Industry analysts continually project lower and lower prices for solar photovoltaic modules for the end of 2010, which means integrators will get offers of inventory-clearing prices. But to ensure quality product, integrators should make sure their suppliers not only offer competitive prices but also meet other key characteristics, explains Mark Chen from Abound Solar.
by Mark Chen, Abound Solar
March 17, 2010 – Industry analysts continually project lower and lower prices for solar photovoltaic modules for the end of 2010. Most figures range between $1.70-$1.50 per watt. Some analysts have even ventured to guess that prices could drop as low as $1.30/W if demand outside Germany fails to be realized. Counterintuitive as it may seem, such price declines place even greater responsibility on system integrators and project developers to carefully select their module suppliers.

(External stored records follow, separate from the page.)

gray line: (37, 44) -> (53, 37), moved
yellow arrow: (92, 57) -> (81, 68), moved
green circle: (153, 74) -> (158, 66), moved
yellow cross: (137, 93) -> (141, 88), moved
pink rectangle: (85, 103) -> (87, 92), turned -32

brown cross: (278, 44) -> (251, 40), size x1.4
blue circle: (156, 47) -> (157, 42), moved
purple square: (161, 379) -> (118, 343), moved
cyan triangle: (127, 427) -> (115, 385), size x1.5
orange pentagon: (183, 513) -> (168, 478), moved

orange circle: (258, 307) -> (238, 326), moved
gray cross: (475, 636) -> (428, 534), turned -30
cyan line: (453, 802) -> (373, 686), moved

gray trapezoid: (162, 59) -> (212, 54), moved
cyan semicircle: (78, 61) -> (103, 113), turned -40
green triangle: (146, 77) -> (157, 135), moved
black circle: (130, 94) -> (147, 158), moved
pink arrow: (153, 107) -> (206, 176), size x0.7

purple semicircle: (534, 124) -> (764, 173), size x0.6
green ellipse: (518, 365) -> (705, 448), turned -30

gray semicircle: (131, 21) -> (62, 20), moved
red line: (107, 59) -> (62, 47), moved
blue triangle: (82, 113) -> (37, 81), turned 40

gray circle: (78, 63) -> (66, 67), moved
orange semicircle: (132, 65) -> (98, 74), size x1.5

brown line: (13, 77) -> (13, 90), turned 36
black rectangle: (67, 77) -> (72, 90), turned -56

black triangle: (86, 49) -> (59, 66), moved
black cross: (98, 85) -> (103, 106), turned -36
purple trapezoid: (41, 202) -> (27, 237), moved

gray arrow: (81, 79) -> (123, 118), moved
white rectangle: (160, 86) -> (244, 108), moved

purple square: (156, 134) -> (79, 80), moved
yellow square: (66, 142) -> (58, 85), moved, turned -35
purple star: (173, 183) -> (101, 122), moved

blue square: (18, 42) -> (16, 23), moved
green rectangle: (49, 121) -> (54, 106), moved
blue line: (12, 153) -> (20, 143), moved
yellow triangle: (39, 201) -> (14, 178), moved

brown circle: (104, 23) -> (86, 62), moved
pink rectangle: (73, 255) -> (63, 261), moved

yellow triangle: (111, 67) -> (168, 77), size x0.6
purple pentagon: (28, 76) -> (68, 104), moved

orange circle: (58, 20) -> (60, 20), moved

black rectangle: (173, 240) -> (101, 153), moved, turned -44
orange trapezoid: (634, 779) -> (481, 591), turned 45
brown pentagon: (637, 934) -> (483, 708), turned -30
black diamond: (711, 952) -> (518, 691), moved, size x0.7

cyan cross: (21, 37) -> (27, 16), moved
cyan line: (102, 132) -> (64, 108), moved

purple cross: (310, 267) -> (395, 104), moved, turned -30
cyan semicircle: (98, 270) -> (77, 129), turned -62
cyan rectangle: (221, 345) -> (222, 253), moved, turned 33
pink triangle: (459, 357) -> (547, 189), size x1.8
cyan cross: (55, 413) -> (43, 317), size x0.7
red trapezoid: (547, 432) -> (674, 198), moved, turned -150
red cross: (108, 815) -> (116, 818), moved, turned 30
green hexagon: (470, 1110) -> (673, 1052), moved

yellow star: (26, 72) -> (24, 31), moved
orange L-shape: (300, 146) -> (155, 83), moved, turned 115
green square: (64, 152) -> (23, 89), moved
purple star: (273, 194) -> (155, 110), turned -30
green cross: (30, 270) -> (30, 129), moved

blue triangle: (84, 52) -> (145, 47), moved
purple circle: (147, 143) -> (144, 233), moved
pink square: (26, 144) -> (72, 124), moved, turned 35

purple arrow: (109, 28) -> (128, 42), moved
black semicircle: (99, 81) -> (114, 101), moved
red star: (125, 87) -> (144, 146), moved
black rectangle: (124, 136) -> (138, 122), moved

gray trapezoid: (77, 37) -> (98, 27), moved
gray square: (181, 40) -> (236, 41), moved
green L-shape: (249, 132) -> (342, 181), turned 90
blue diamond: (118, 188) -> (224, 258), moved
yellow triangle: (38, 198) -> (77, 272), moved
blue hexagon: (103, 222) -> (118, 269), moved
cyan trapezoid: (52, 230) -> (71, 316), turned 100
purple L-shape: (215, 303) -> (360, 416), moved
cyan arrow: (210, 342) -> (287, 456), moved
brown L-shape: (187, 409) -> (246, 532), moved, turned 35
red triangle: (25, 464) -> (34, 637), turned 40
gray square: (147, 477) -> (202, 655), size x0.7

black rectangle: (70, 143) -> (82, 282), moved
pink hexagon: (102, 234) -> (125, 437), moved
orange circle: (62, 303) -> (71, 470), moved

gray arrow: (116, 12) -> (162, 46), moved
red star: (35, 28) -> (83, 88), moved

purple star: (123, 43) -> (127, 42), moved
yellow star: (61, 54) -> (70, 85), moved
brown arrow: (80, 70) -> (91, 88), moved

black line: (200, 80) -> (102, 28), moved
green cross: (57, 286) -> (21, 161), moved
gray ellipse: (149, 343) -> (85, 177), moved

End-users hear comments about rock-bottom pricing, typically from third-tier suppliers. Integrators will get offers of inventory-clearing prices. But to ensure a quality product, integrators will have to make sure their suppliers not only offer competitive prices but also meet other characteristics.
Long-term cost advantage
The price of crystalline silicon modules has fallen dramatically since 2008 (Figure 1), primarily driven by the 90% fall in polysilicon costs. As the cost of polysilicon stabilizes around the long-term economic production cost, manufacturers will face greater difficulty in cutting crystalline silicon module costs. Some manufacturers have been able to vertically integrate, thereby ensuring slightly more margin that can be compressed as prices contract further. Other products, such as cadmium telluride thin-film modules, do not use any polysilicon and have been shown to be able to maintain costs substantially below the industry norm. Regardless of the specific technology or vendor selected, module purchasers should look to make sure their suppliers can economically produce at low price levels.
|Figure 1. Cost of tier-1 crystalline silicon modules.|
Focus on quality
As manufacturers hunt for costs to eliminate, some have cut back on product testing, quality control, and certification. Cells and modules bought on the spot market to capture the lowest bill-of-material costs have varying operating characteristics, and certainly cannot be expected to have consistent quality and reliability. Stories of counterfeit UL and TUV certificates abound. Buyers must be wary to ensure that the manufacturers of photovoltaic modules have rigorous quality standards in place and are not simply rebranding products from lower quality OEMs.
Plan for the long-term
The worldwide market for solar PV is expected to grow 30%-50% in 2010 by volume. Successful system integrators and project developers are not planning for just 1Q and 2Q, but are also developing their pipeline for 2011 and 2012. They should expect the same from their suppliers. Integrators should work to develop long-term relationships with strategic module manufacturers that can meet their supply needs not only for a specific project but for the future as well. If manufacturing capacity begins to tighten, those relationships will payoff huge dividends as the project developers will have access to high-quality, reliable supply, at prices that remain competitive.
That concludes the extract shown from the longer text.